The Constitutional Council rejected the companies’ arguments, excepted the principle of necessity of criminal offenses and penalties. It then applied its now classic case law, according to which the principle of necessity does not prevent the same facts committed by the same person from being the subject of different proceedings for the purposes of sanctions of a different nature in application of different sets of rules. If the possibility that two proceedings are initiated may lead to an accumulation of sanctions, the principle of proportionality of criminal offences and penalties implies, however, that the total amount of the sanctions that may be imposed does not exceed the highest amount of one of the sanctions incurred[8].

To the present case, the French Constitutional Court found that the fine for obstruction provided for in paragraph V of article L. 464-2 of the French Commercial Code penalized the same acts as the fine provided for in article L. 450-8 of the French Commercial Code, which penalizes anyone who opposes, in any way, the exercise of the functions entrusted to the agents of the Competition Authority. The ne bis in idemprinciple therefore forbids these cumulative two sanctions, which pursue the same social interest of protecting economic public policy.

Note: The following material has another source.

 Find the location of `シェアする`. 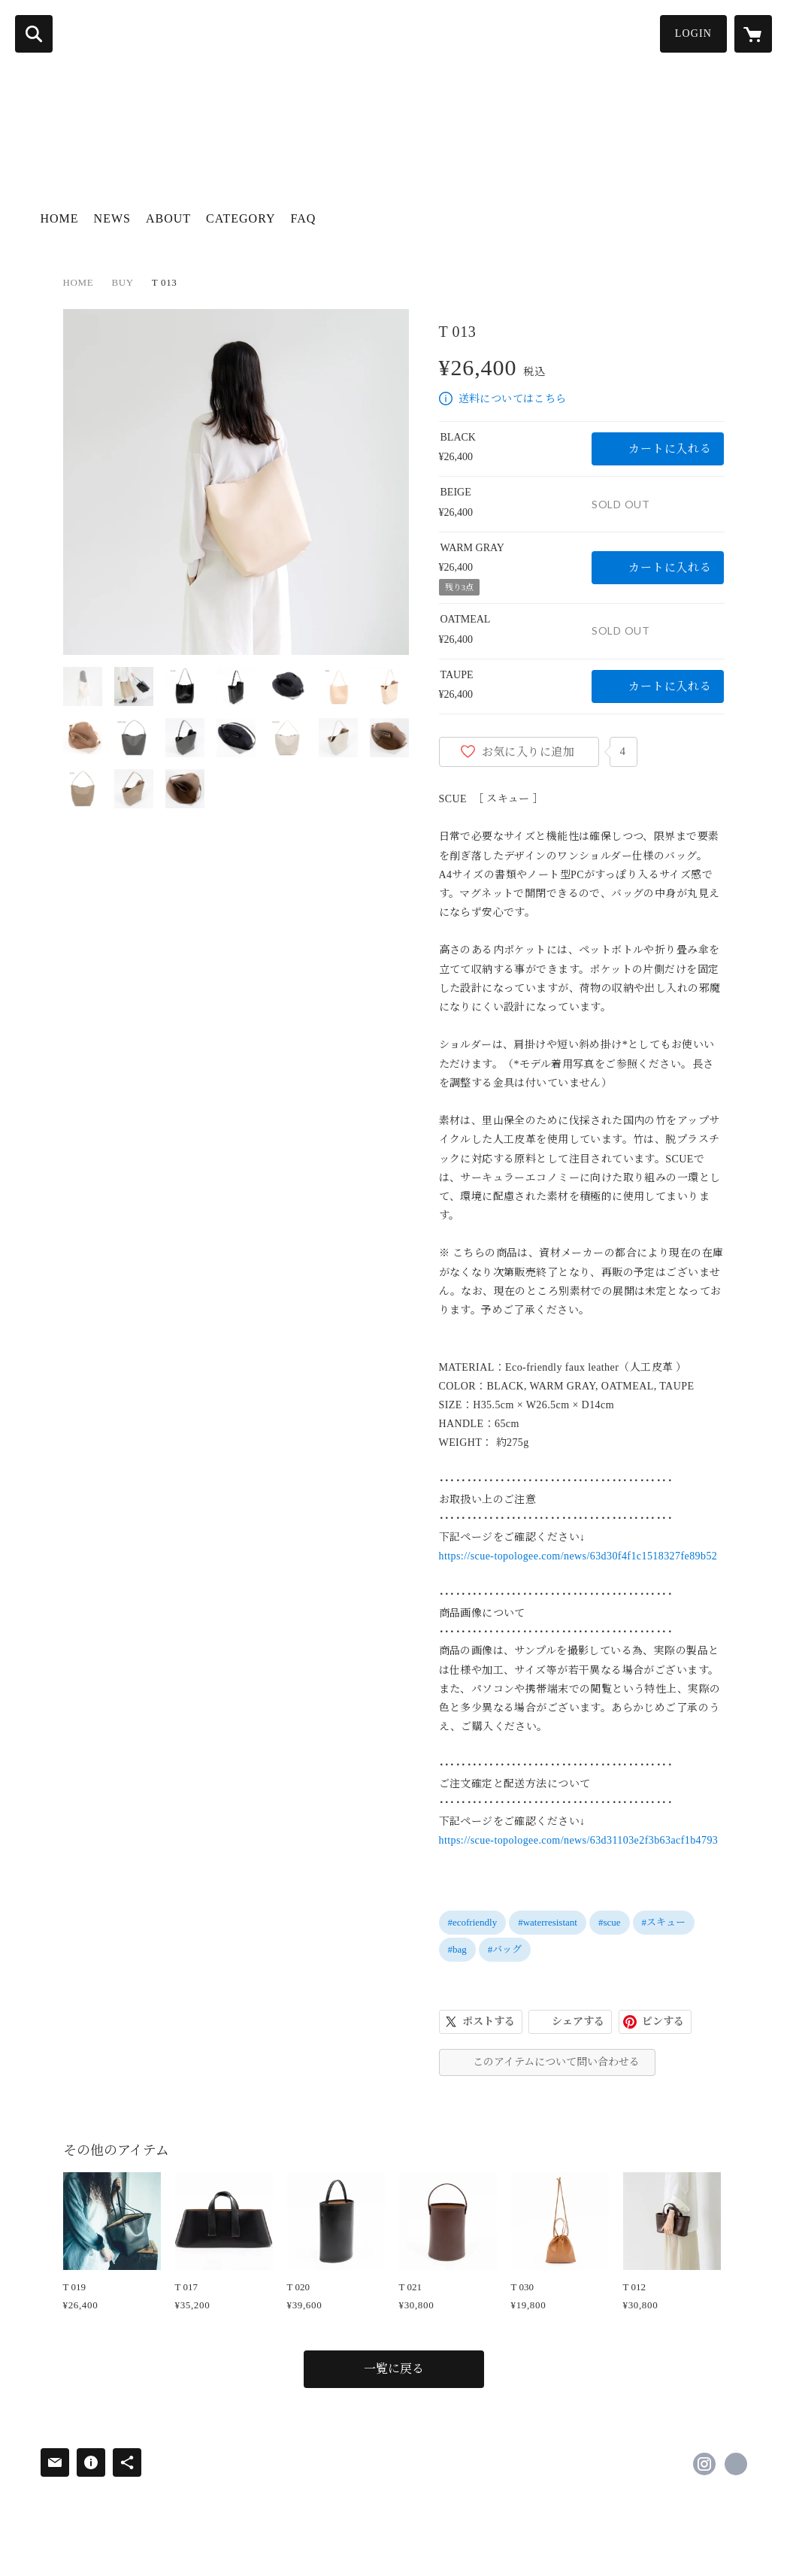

Then, the constitutional judicial authority censures the second subparagraph of paragraph V of article L. 464-2 of the French Commercial Code, specifying that his judgment could be invoked in ongoing trials when the company had previously been prosecuted on the basis of article L. 450-8 of the French Commercial Code.

Mélissandre TALON


[1]Cons. const., March 26, 2021, n° 2021-892 QPC, Société Akka technologies et autres.

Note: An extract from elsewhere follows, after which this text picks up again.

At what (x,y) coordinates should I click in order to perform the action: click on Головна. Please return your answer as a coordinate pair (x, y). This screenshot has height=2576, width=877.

[2]Cons. const. July 8, 2016, n° 2016-552 QPC, Société Brenntag.

[3]Cons. Const. October 12, 2012, n° 2012-280 QPC,Société Groupe Canal Plus et autre ; Cons. Const. October 14, 2015, n° 2015-489 QPC, Société Grands Moulins de Strasbourg SA.

[4]Cons. const. August5, 2015, n° 2015-715 DC, Loi pour la croissance, l’activité et l’égalité des chances économiques.

[5]Cons. const. April 20, 2018, 2018-702 QPC, Société Fnac Darty.

[6]Aut. conc., May 22, 2019, n°19-D-09 relative à des pratiques d’obstruction mises en œuvre par le groupe Akka.

[7]Cass. com. January 13, 2021, n° 20-16.849.

[8]See, for example, the recent judgment Cons. Const. May 7, 2020, n° 2020-838/839 QPC, M. Jean-Guy C. et autres.